La Cour de justice de l’Union européenne (CJUE) vient de publier un arrêt qui impose aux fournisseurs de services numériques de prendre en compte les besoins des entreprises tierces souhaitant utiliser les services.
“Le refus d’une entreprise en position dominante, qui a développé une plateforme numérique, de permettre l’accès à cette plateforme, en refusant d’assurer l’interopérabilité de celle-ci avec une application développée par une entreprise tierce, peut constituer un abus de position dominante, alors même que la plateforme n’est pas indispensable à l’exploitation commerciale de l’application” juge la CJUE.
La Cour qualifie qu’un abus peut être constaté lorsque la plateforme a été développée dans la perspective de permettre son utilisation par des entreprises tierces et qu’elle est de nature à rendre l’application plus attractive pour les consommateurs.
Toutefois, le refus peut être justifié par l’inexistence d’un modèle pour la catégorie des applications concernées au moment de la demande d’accès par l’entreprise tierce, “lorsque l’octroi de l’interopérabilité compromettrait la sécurité ou l’intégrité de la plateforme, ou encore lorsqu’il serait impossible pour d’autres raisons techniques d’assurer cette interopérabilité”.

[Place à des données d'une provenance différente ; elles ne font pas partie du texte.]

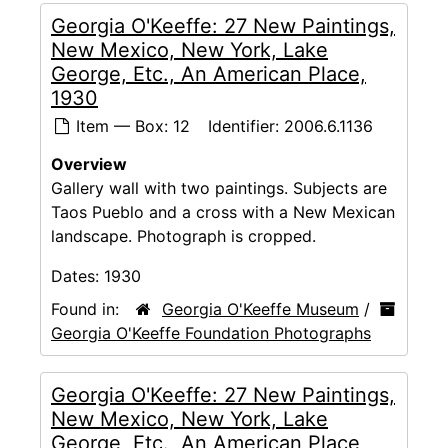
Georgia O'Keeffe: 27 New Paintings,
New Mexico, New York, Lake
George, Etc., An American Place,
1930
Item — Box: 12
Identifier:
2006.6.1136
Overview
Gallery wall with two paintings. Subjects are
Taos Pueblo and a cross with a New Mexican
landscape. Photograph is cropped.
Dates:
1930
Found in:
Georgia O'Keeffe Museum
/
Georgia O'Keeffe Foundation Photographs
Georgia O'Keeffe: 27 New Paintings,
New Mexico, New York, Lake
George, Etc., An American Place,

Dans tous les autres cas, “l’entreprise dominante doit développer un tel modèle, dans un délai raisonnable nécessaire à cet effet et moyennant, le cas échéant, une contrepartie financière appropriée” explique la CJUE. “Doivent être pris en compte dans ce cadre les besoins de l’entreprise tierce ayant demandé ce développement, le coût réel de celui-ci et le droit de l’entreprise en position dominante d’en retirer un bénéfice approprié”.
Les géants du numérique visés
Cette décision est générée par le litige opposant Google et Enel, datant de 2018. Google a refusé d’assurer l’interopérabilité de l’application JuicePass qui permettait aux conducteurs de véhicules électriques de localiser et réserver des bornes de recharge avec Android auto. L’Autorité italienne de la concurrence (AGCM) avait condamné Google à une amende de 102 millions d’euros pour abus de position dominante. La décision a été contestée par l’entreprise devant le Conseil d’État italien. Ce dernier a saisi la CJUE pour clarifier le cadre juridique applicable.
La CJUE vise ainsi directement les géants du numérique mais aussi d’autres acteurs des secteurs bancaires, santé, etc. qui contrôlent des écosystèmes fermés. La Cour contraint ces acteurs à ouvrir davantage leurs plateformes à des services tiers y compris concurrents.
Par ailleurs, elle renforce la DMA récemment entrée en vigueur qui impose de garantir l’interopérabilité entre les services des plateformes et les entreprises tierces.
Les startups et éditeurs disposent désormais d’un outil pour exiger un accès aux plateformes pour déployer plus rapidement leurs solutions.